*** Recorded information ***
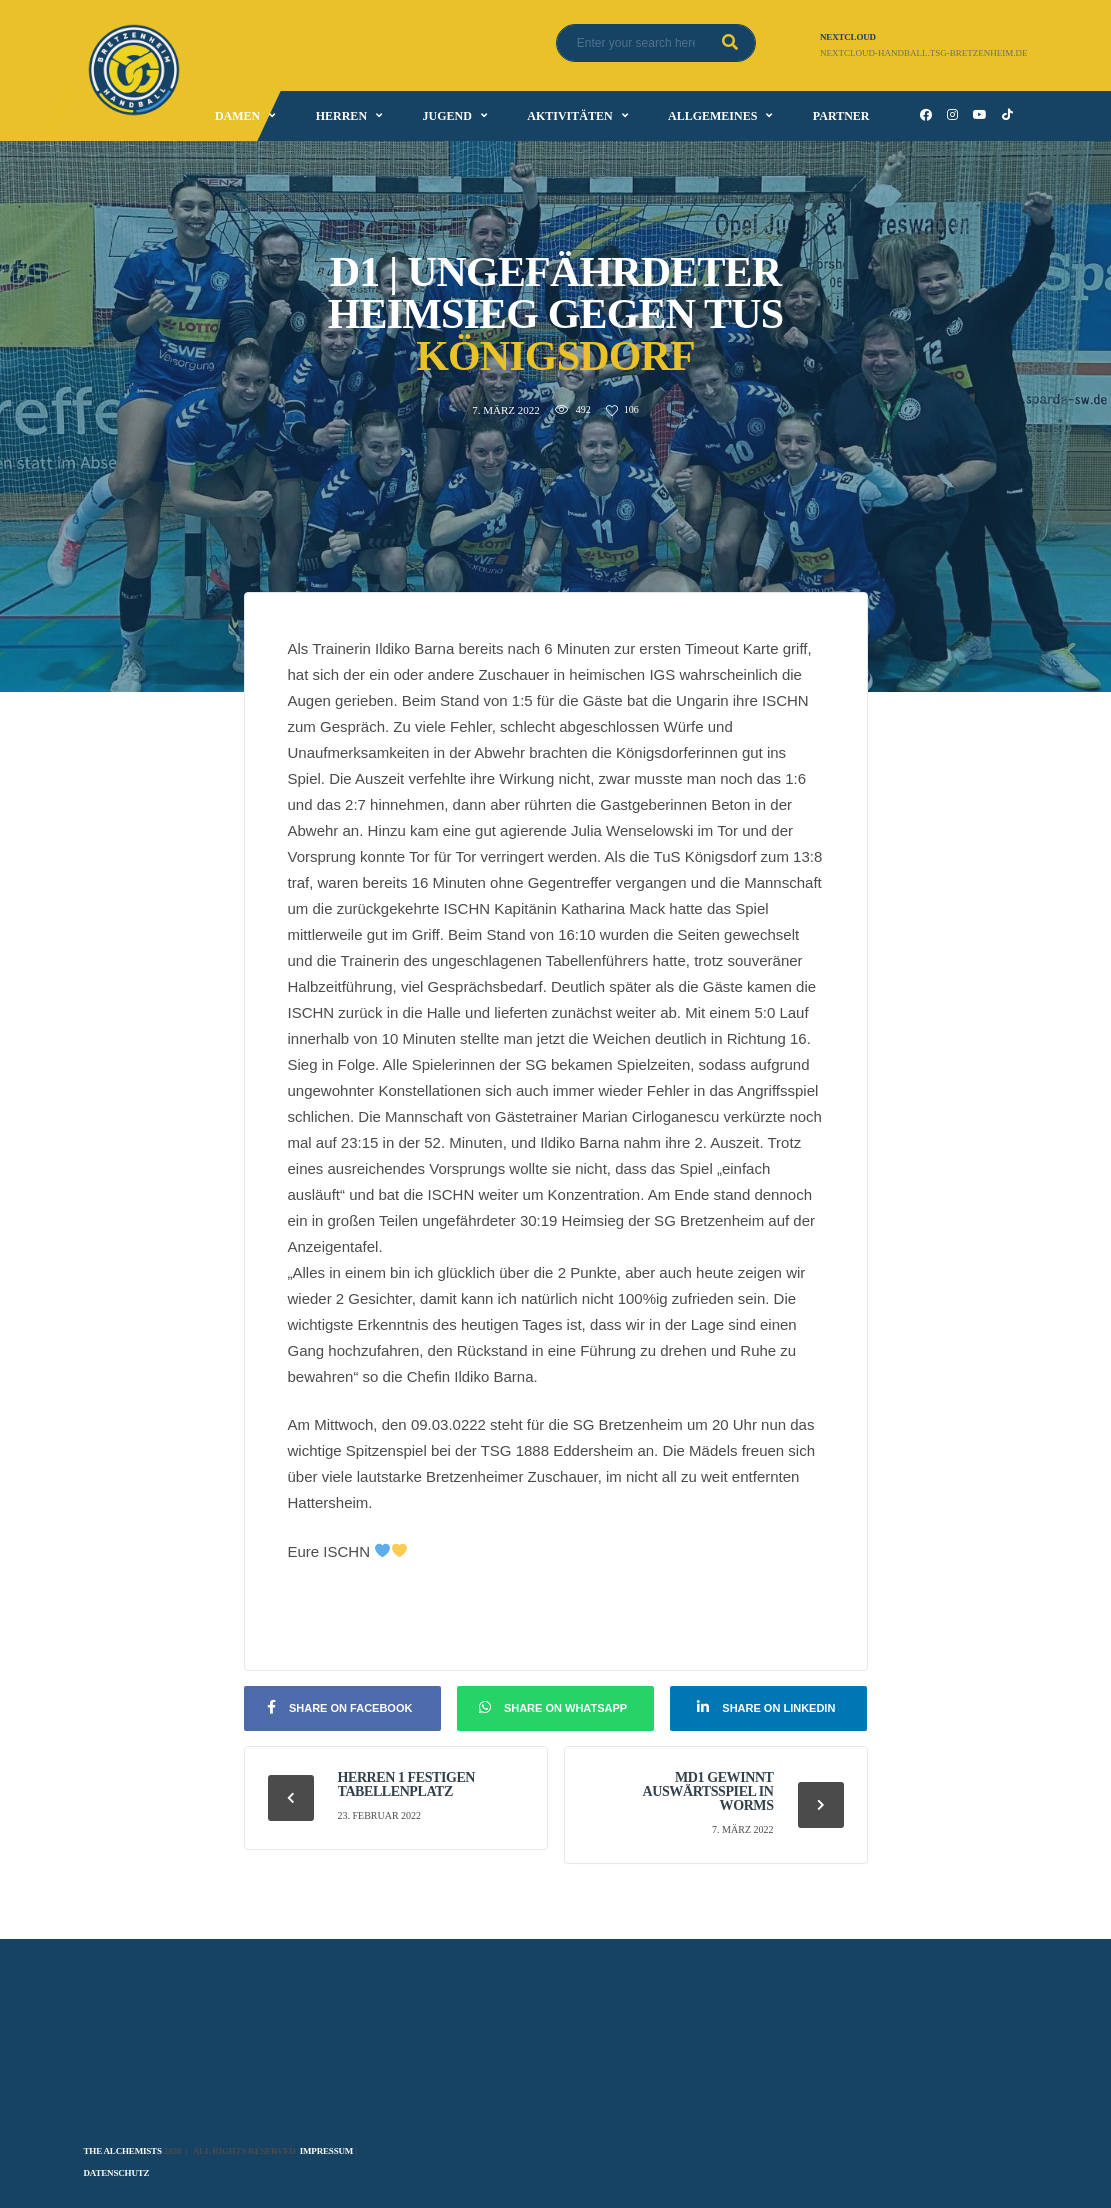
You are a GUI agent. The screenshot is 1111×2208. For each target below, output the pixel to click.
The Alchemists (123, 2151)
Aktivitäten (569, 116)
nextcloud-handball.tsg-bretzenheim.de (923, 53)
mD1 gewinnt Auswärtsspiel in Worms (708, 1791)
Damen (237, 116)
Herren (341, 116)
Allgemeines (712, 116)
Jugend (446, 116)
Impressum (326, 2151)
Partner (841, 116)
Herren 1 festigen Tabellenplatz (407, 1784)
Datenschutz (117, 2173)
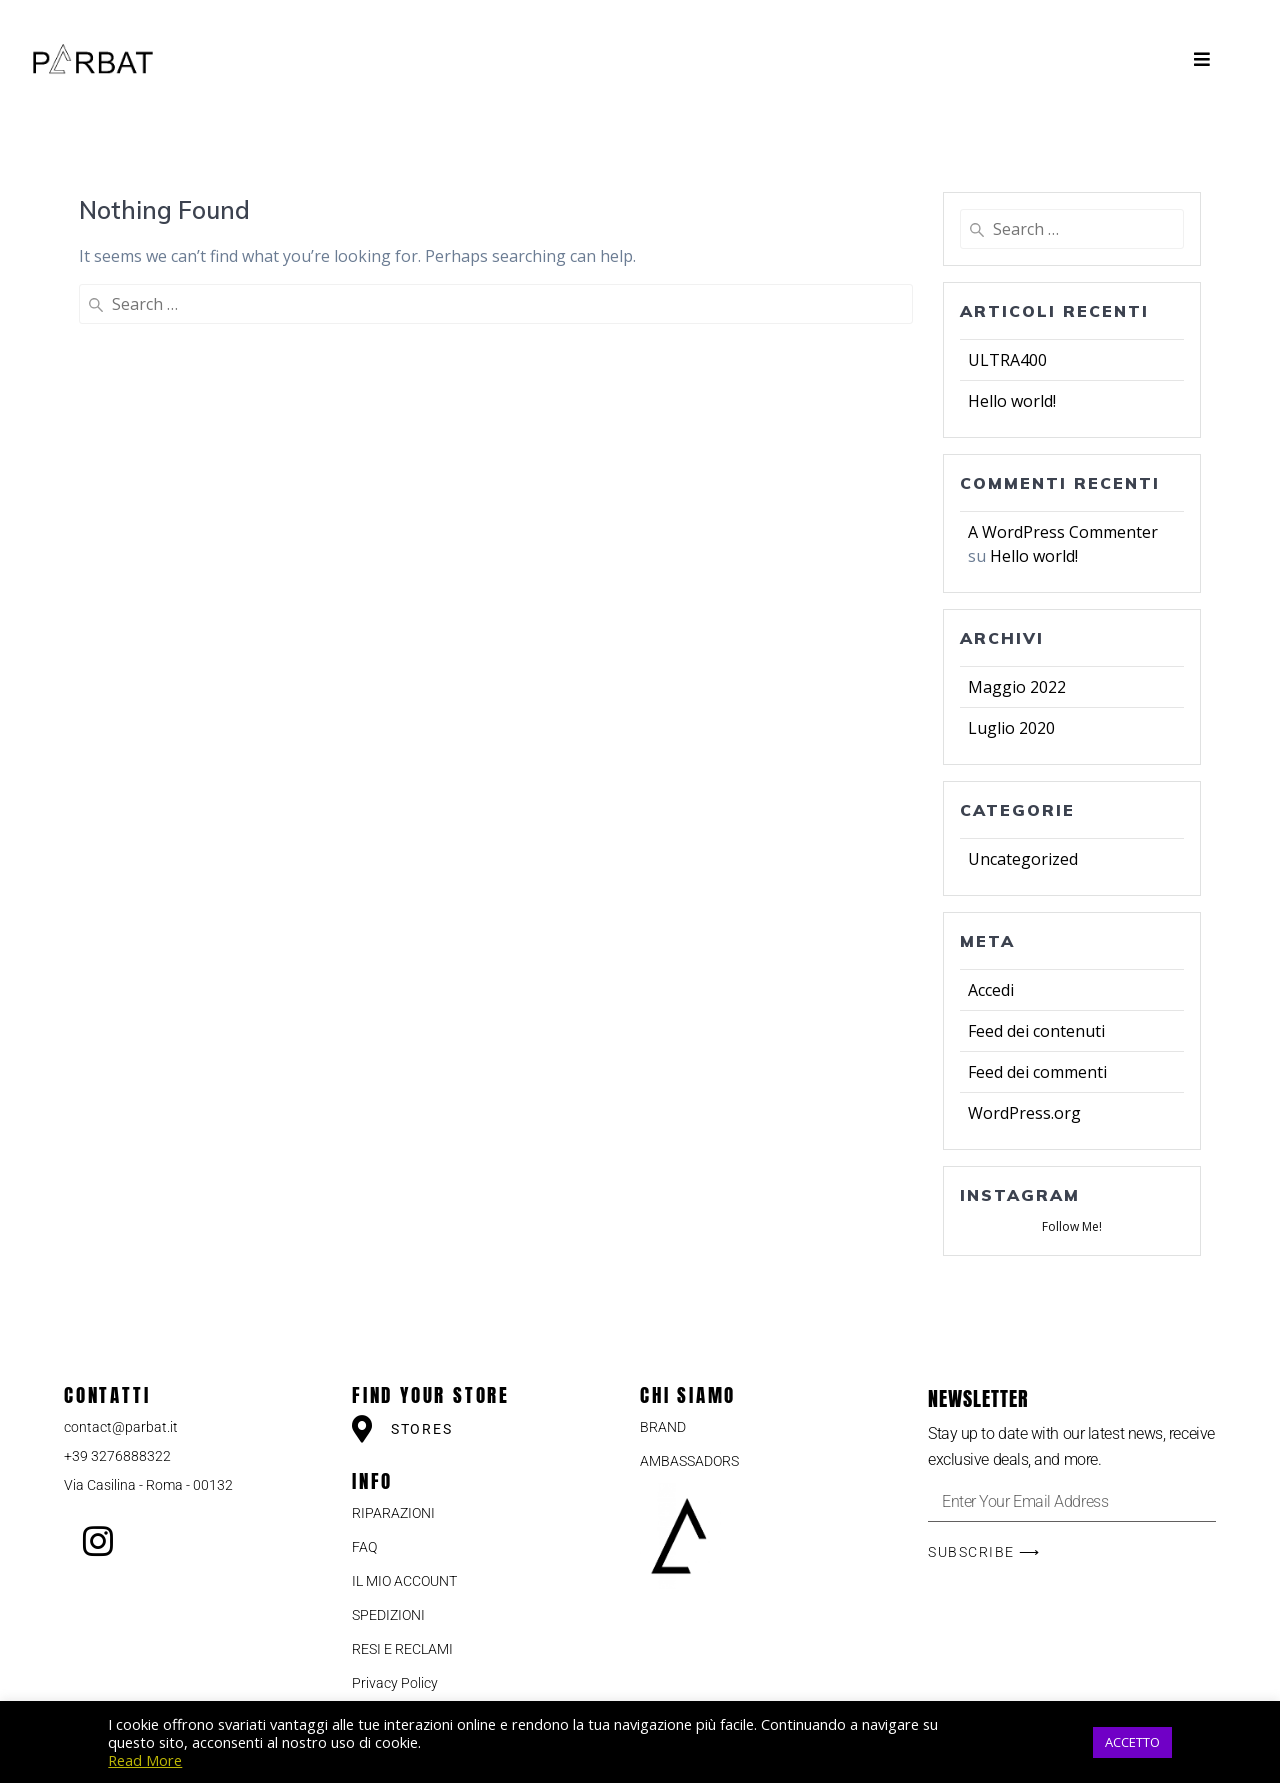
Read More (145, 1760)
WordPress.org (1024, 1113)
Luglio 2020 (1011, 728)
*** End of Recorded information ***
*** Recorded information ***
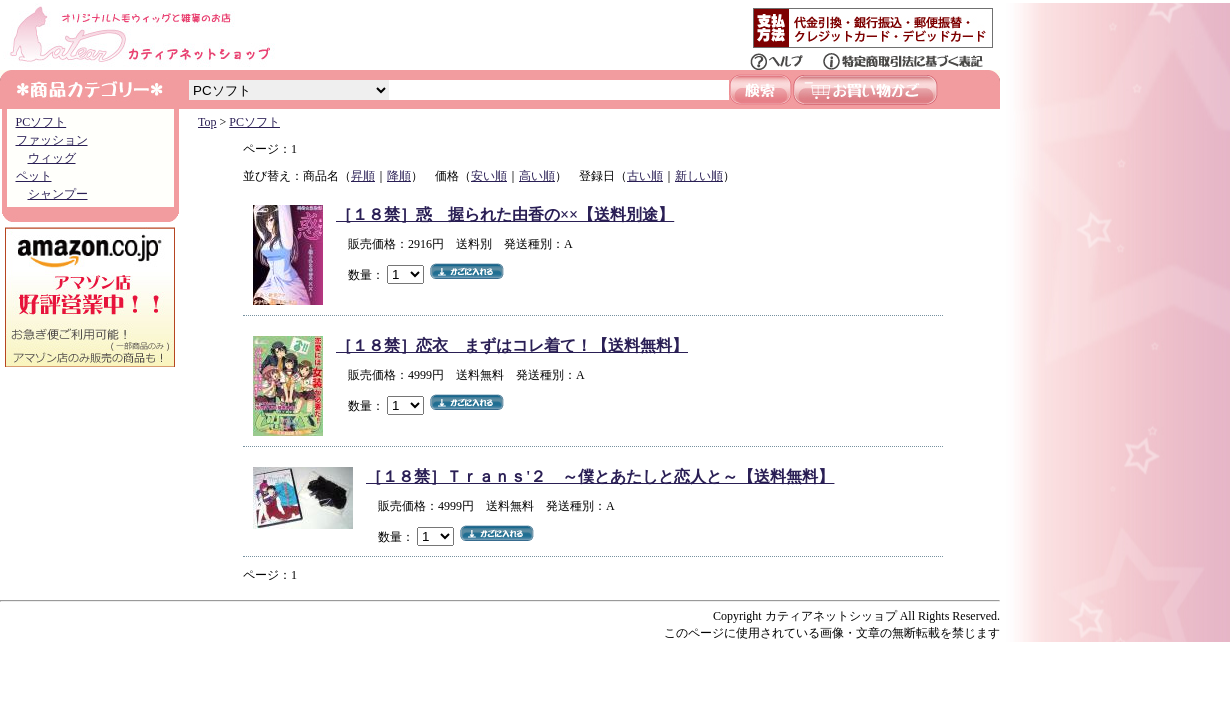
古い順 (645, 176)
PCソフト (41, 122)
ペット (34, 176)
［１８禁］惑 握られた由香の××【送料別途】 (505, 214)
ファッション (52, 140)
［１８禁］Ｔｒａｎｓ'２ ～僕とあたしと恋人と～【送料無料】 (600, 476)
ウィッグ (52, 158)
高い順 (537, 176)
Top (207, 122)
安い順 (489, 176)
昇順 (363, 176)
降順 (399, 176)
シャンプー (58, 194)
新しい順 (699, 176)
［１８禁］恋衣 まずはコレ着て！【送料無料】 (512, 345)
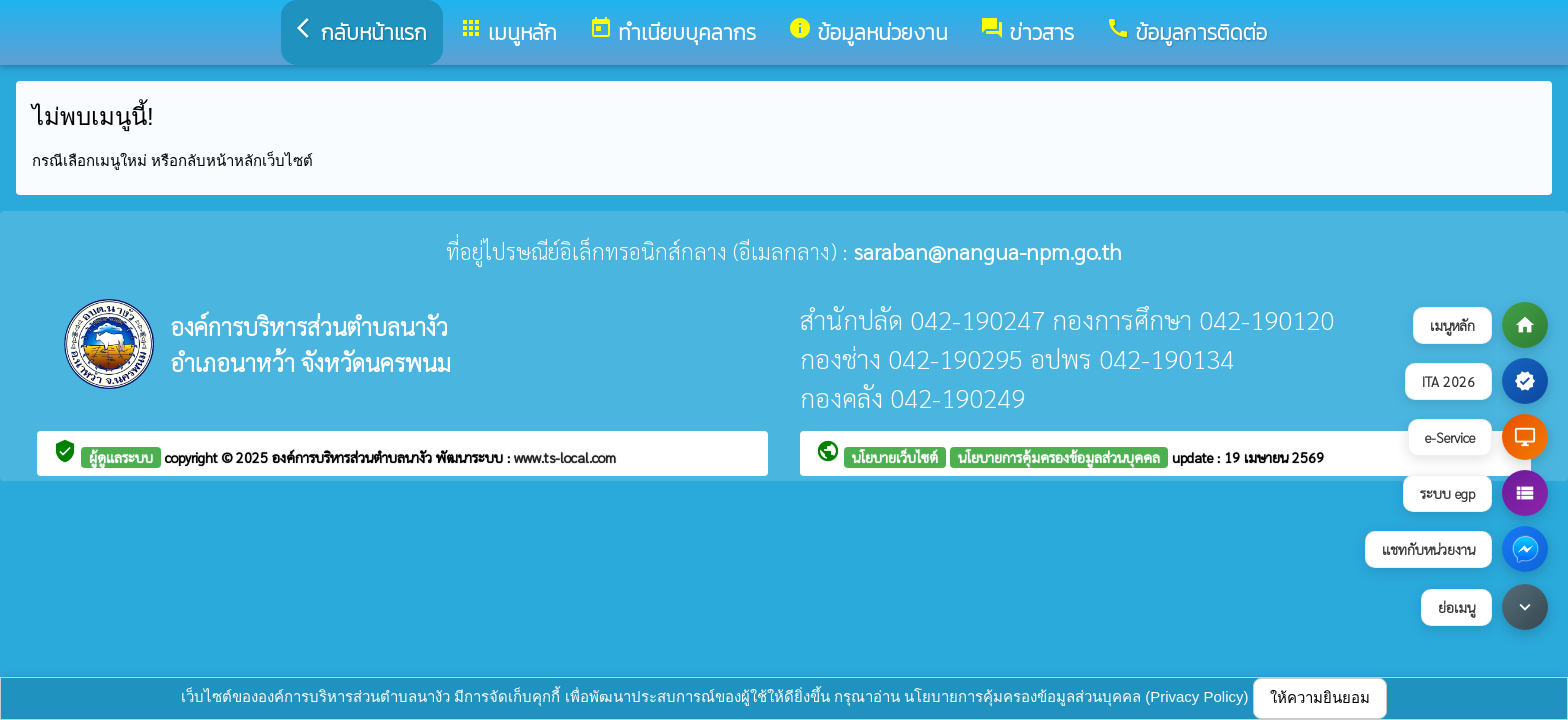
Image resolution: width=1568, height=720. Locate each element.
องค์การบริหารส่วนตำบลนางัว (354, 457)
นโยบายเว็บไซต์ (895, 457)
*** End of Recorded information ***
*** Recorded information ***
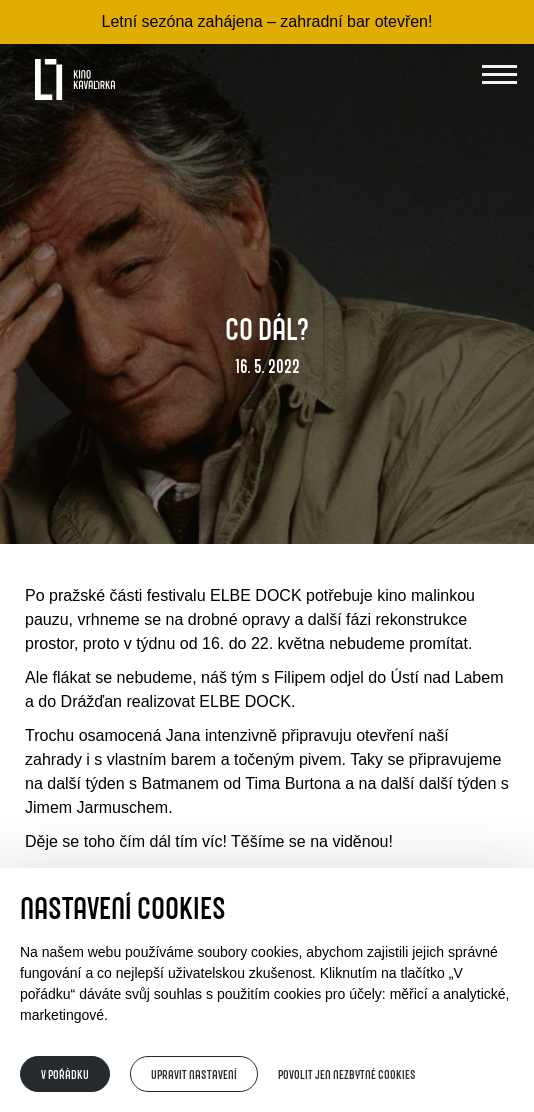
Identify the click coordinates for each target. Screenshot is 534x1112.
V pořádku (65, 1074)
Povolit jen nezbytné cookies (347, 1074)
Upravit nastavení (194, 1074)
*** End of Recorded information ***
*Exercise directions*
What you write out is the stretch of entries from the line containing "Datenschutz (117, 2173)" to the line containing "Luglio 2020 (1011, 728)", word for word, with both end lines and no pictures.

*Answer space*
Datenschutz (117, 2173)
Read More (145, 1760)
WordPress.org (1024, 1113)
Luglio 2020 (1011, 728)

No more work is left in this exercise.